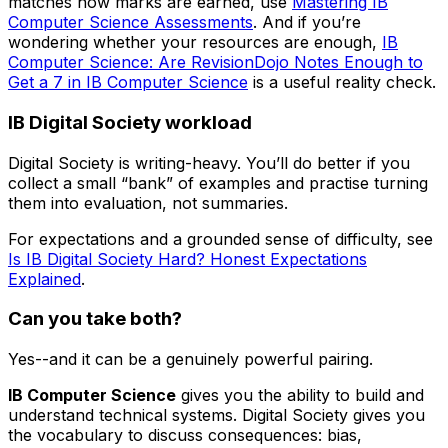
matches how marks are earned, use
Mastering IB
Computer Science Assessments
. And if you’re
wondering whether your resources are enough,
IB
Computer Science: Are RevisionDojo Notes Enough to
Get a 7 in IB Computer Science
is a useful reality check.
IB Digital Society workload
Digital Society is writing-heavy. You’ll do better if you
collect a small “bank” of examples and practise turning
them into evaluation, not summaries.
For expectations and a grounded sense of difficulty, see
Is IB Digital Society Hard? Honest Expectations
Explained
.
Can you take both?
Yes--and it can be a genuinely powerful pairing.
IB Computer Science
gives you the ability to build and
understand technical systems. Digital Society gives you
the vocabulary to discuss consequences: bias,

......

* [THE TASK]
Output the material above exactly, without pictures.

* [SOLUTION]
matches how marks are earned, use
Mastering IB
Computer Science Assessments
. And if you’re
wondering whether your resources are enough,
IB
Computer Science: Are RevisionDojo Notes Enough to
Get a 7 in IB Computer Science
is a useful reality check.
IB Digital Society workload
Digital Society is writing-heavy. You’ll do better if you
collect a small “bank” of examples and practise turning
them into evaluation, not summaries.
For expectations and a grounded sense of difficulty, see
Is IB Digital Society Hard? Honest Expectations
Explained
.
Can you take both?
Yes--and it can be a genuinely powerful pairing.
IB Computer Science
gives you the ability to build and
understand technical systems. Digital Society gives you
the vocabulary to discuss consequences: bias,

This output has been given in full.